A random forest classifier is a combination of large number of generated decision trees. Decision trees are intuitive to understand; the name practically describes what they are. At each node in the tree one of the features is tested and a decision is made on what feature to check next or which output to provide:
Random forests simply generate a large number of these trees with varying structures and then combine the results.
The training data is a sparse dataset in that it contains a very large number of zeros.
This can be efficiently represented using a Scipy sparse matrix.

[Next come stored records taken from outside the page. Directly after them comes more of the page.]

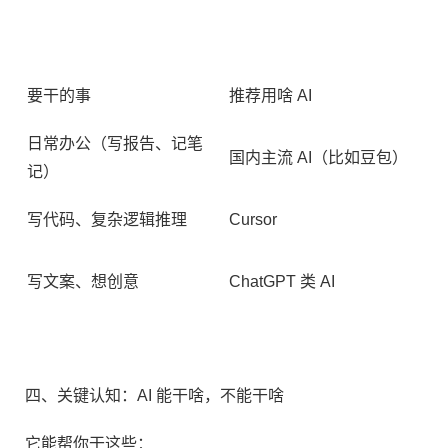
要干的事​
推荐用啥 AI​
为
日常办公（写报告、记笔
国内主流 AI（比如豆包）​
符
记）​
基
写代码、复杂逻辑推理​
Cursor​
意
写文案、想创意​
ChatGPT 类 AI​
写
四、关键认知：AI 能干啥，不能干啥​
它能帮你干这些：​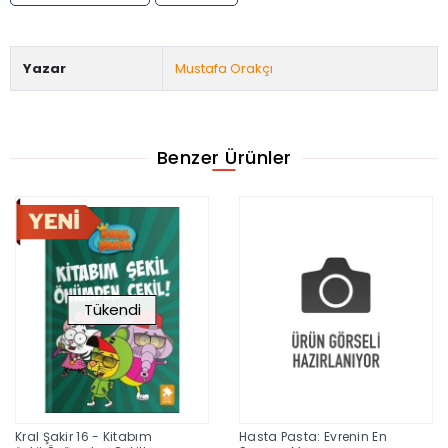
Yazar
Mustafa Orakçı
Benzer Ürünler
Tükendi
Kral Şakir 16 - Kitabım
Hasta Pasta: Evrenin En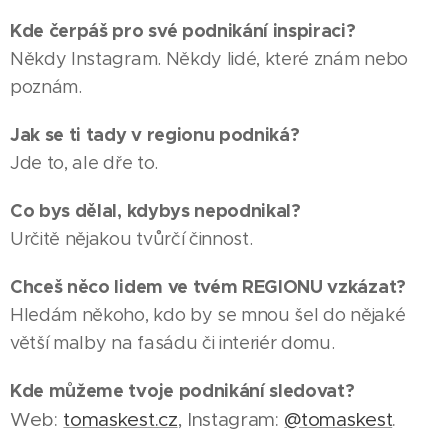
Kde čerpáš pro své podnikání inspiraci?
Někdy Instagram. Někdy lidé, které znám nebo
poznám.
Jak se ti tady v regionu podniká?
Jde to, ale dře to.
Co bys dělal, kdybys nepodnikal?
Určitě nějakou tvůrčí činnost.
Chceš něco lidem ve tvém REGIONU vzkázat?
16.12.2025
Hledám někoho, kdo by se mnou šel do nějaké
KARLOVY
VARY |
větší malby na fasádu či interiér domu.
Pro Adélu
30.03.2026
30.12.2025
Kde můžeme tvoje podnikání sledovat?
Bolváriovou
KARLOVY
KARLOVY
Web:
tomaskest.cz
, Instagram:
@tomaskest
.
se
VARY |
VARY |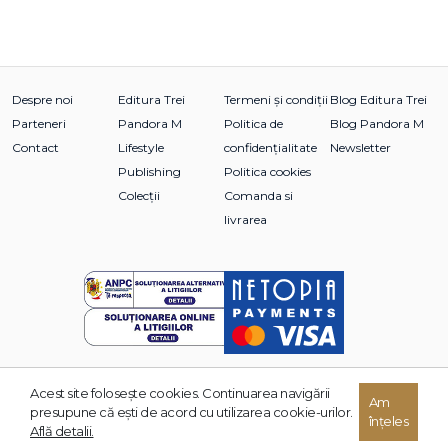
Despre noi
Editura Trei
Termeni și condiții
Blog Editura Trei
Parteneri
Pandora M
Politica de
Blog Pandora M
Contact
Lifestyle
confidențialitate
Newsletter
Publishing
Politica cookies
Colecții
Comanda si
livrarea
Acest site foloseşte cookies. Continuarea navigării
Am
© 2026 Grupul Editorial TREI. Toate drepturile rezervate.
presupune că eşti de acord cu utilizarea cookie-urilor.
înțeles
Dezvoltat de:
Află detalii.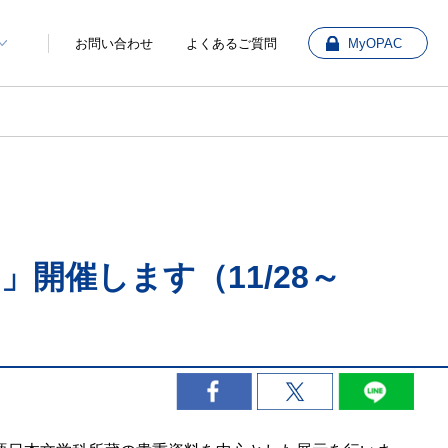
お問い合わせ
よくあるご質問
MyOPAC
開催します（11/28～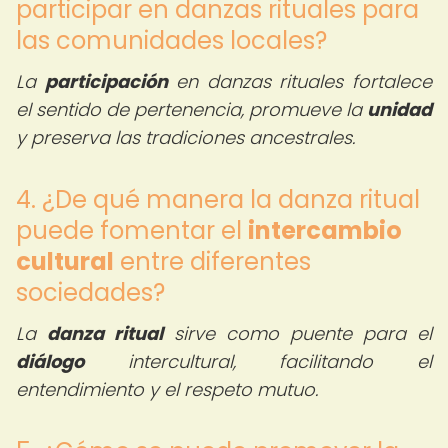
participar en danzas rituales para
las comunidades locales?
La
participación
en danzas rituales fortalece
el sentido de pertenencia, promueve la
unidad
y preserva las tradiciones ancestrales.
4. ¿De qué manera la danza ritual
puede fomentar el
intercambio
cultural
entre diferentes
sociedades?
La
danza ritual
sirve como puente para el
diálogo
intercultural, facilitando el
entendimiento y el respeto mutuo.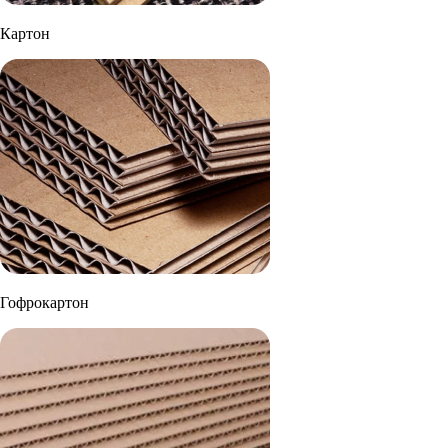
Картон
Гофрокартон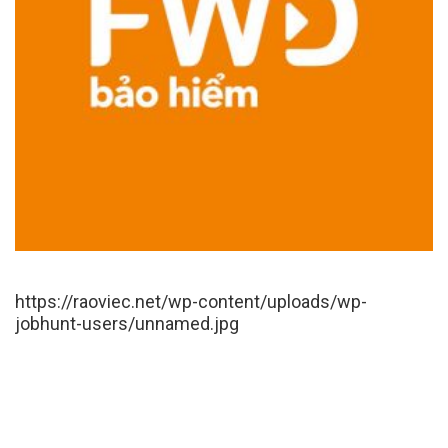
https://raoviec.net/wp-content/uploads/wp-
jobhunt-users/unnamed.jpg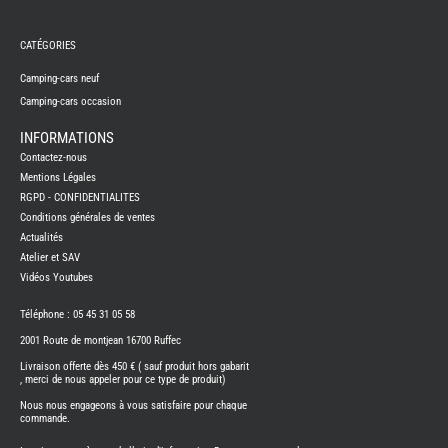
REMY
FRERES
CATÉGORIES
CAMPING-
CARS
NEUFS
Camping-cars neuf
Camping-cars occasion
CAMPING-
CAR
ADRIA
INFORMATIONS
CAMPING-
Contactez-nous
CAR
BENIMAR
Mentions Légales
RGPD - CONFIDENTIALITES
CAMPING-
CAR
Conditions générales de ventes
CARADO
Actualités
CAMPING-
CAR
Atelier et SAV
FLEURETTE
Vidéos Youtubes
CAMPING-
CAR
ITINEO
Téléphone : 05 45 31 05 58
CAMPING-
2001 Route de montjean 16700 Ruffec
CARS
OCCASION
Livraison offerte dès 450 € ( sauf produit hors gabarit
, merci de nous appeler pour ce type de produit)
CAMPING-
CAR
Nous nous engageons à vous satisfaire pour chaque
CARADO
commande.
FOURGONS/VANS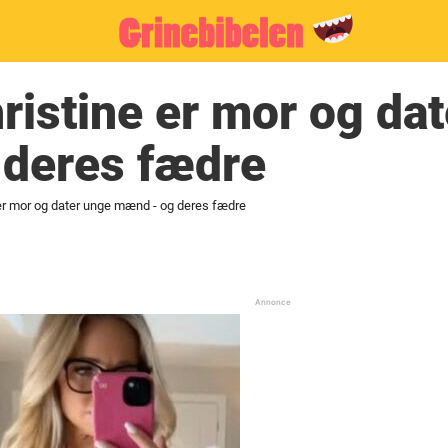
ristine er mor og da
deres fædre
 er mor og dater unge mænd - og deres fædre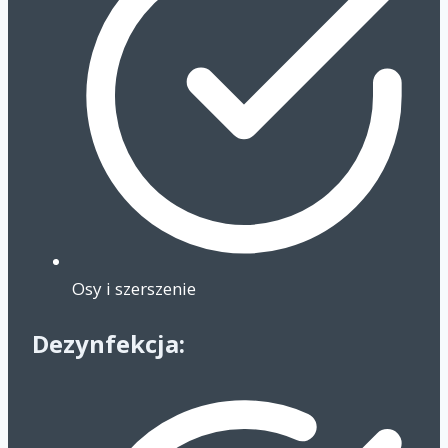
Osy i szerszenie
Dezynfekcja: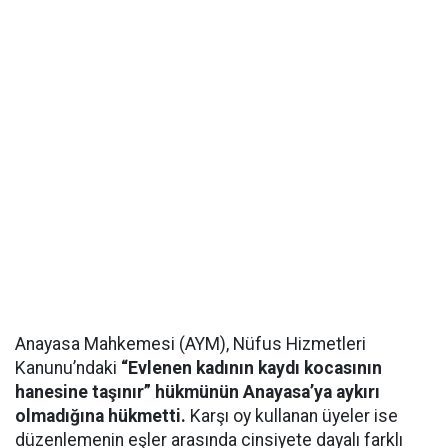
Anayasa Mahkemesi (AYM), Nüfus Hizmetleri
Kanunu’ndaki
“Evlenen kadının kaydı kocasının
hanesine taşınır” hükmünün Anayasa’ya aykırı
olmadığına hükmetti.
Karşı oy kullanan üyeler ise
düzenlemenin eşler arasında cinsiyete dayalı farklı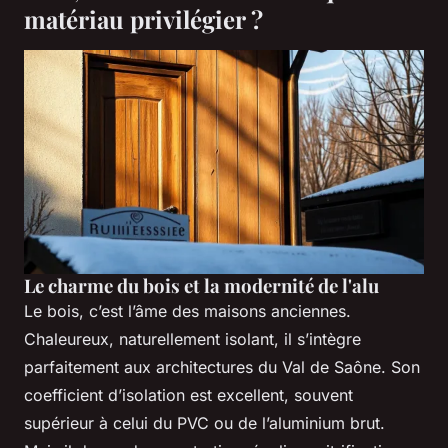
matériau privilégier ?
Le charme du bois et la modernité de l'alu
Le bois, c’est l’âme des maisons anciennes.
Chaleureux, naturellement isolant, il s’intègre
parfaitement aux architectures du Val de Saône. Son
coefficient d’isolation est excellent, souvent
supérieur à celui du PVC ou de l’aluminium brut.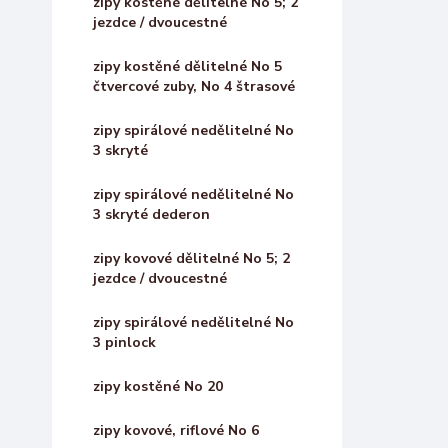
zipy kostěné dělitelné No 5; 2
jezdce / dvoucestné
zipy kostěné dělitelné No 5
čtvercové zuby, No 4 štrasové
zipy spirálové nedělitelné No
3 skryté
zipy spirálové nedělitelné No
3 skryté dederon
zipy kovové dělitelné No 5; 2
jezdce / dvoucestné
zipy spirálové nedělitelné No
3 pinlock
zipy kostěné No 20
zipy kovové, riflové No 6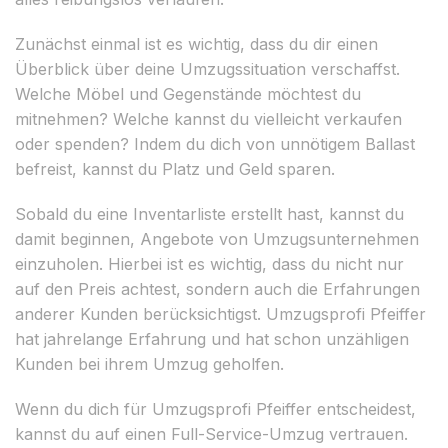
Zunächst einmal ist es wichtig, dass du dir einen
Überblick über deine Umzugssituation verschaffst.
Welche Möbel und Gegenstände möchtest du
mitnehmen? Welche kannst du vielleicht verkaufen
oder spenden? Indem du dich von unnötigem Ballast
befreist, kannst du Platz und Geld sparen.
Sobald du eine Inventarliste erstellt hast, kannst du
damit beginnen, Angebote von Umzugsunternehmen
einzuholen. Hierbei ist es wichtig, dass du nicht nur
auf den Preis achtest, sondern auch die Erfahrungen
anderer Kunden berücksichtigst. Umzugsprofi Pfeiffer
hat jahrelange Erfahrung und hat schon unzähligen
Kunden bei ihrem Umzug geholfen.
Wenn du dich für Umzugsprofi Pfeiffer entscheidest,
kannst du auf einen Full-Service-Umzug vertrauen.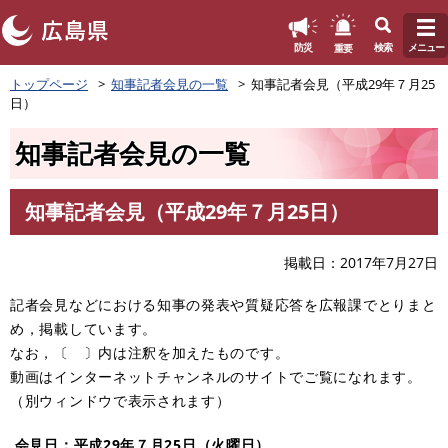
このページの本文へ
重要
防災
検索
メニュー
ペ
トップページ
知事記者会見の一覧
知事記者会見（平成29年７月25
ー
日）
ジ
の
知事記者会見の一覧
先
頭
で
知事記者会見（平成29年７月25日）
す
本
。
文
掲載日
2017年7月27日
記者会見などにおける知事の発表や質疑応答を広報課でとりまと
め，掲載しています。
なお，〔 〕内は注釈を加えたものです。
動画はインターネットチャンネルのサイトでご覧になれます。
（別ウィンドウで表示されます）
会見日：平成29年７月25
日（火曜日）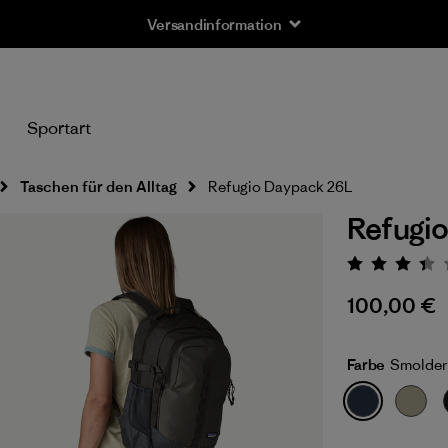
Versandinformation
n
Sportart
Taschen für den Alltag
Refugio Daypack 26L
Refugi
Bewert
100,00 €
Farbe
Smolder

The csv can be loaded using the csv
module of Python:
In [17]:
import csv
import scipy.sparse
At the moment we have to read off the rows and columns to initialise this matrix with from above.
In [80]:
#initialising matrices
posrows,poscolumns = 4857,111
negrows,negcolumns = 3061800,111
posvectors = scipy.sparse.lil_matrix((posrows,poscolumns))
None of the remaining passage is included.